▶ What you should do
Return every line from the records below in which the word "Games" is found.
*** Material provided ***
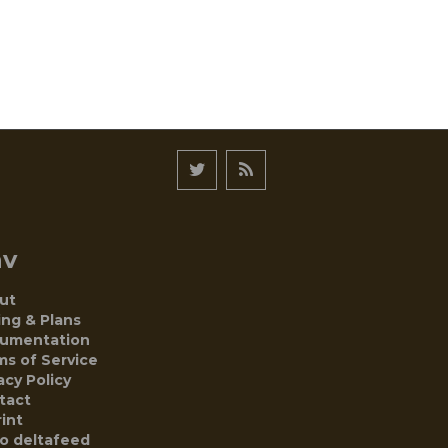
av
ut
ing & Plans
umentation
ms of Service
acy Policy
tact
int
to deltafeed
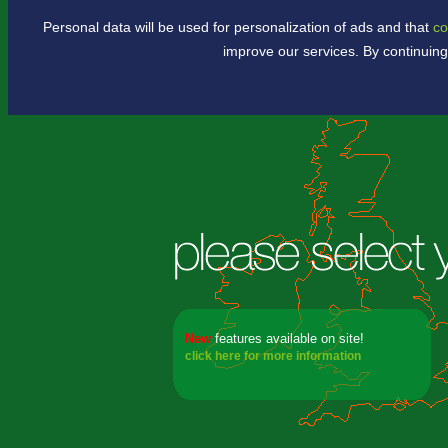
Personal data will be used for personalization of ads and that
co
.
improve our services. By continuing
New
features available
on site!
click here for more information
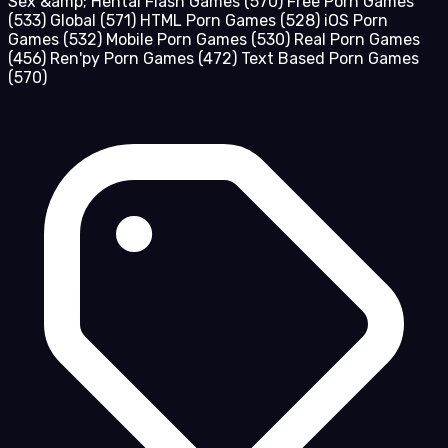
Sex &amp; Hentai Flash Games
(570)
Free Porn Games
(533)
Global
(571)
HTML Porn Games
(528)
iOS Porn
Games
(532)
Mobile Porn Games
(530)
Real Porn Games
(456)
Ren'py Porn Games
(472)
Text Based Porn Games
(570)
*** End of Material provided ***
*** Material provided ***
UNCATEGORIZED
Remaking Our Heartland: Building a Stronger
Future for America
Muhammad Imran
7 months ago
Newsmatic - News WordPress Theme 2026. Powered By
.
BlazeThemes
*** End of Material provided ***
▶ Response box
Sex &amp; Hentai Flash Games
Free Porn Games
HTML Porn Games
Games
Mobile Porn Games
Real Porn Games
Ren'py Porn Games
Text Based Porn Games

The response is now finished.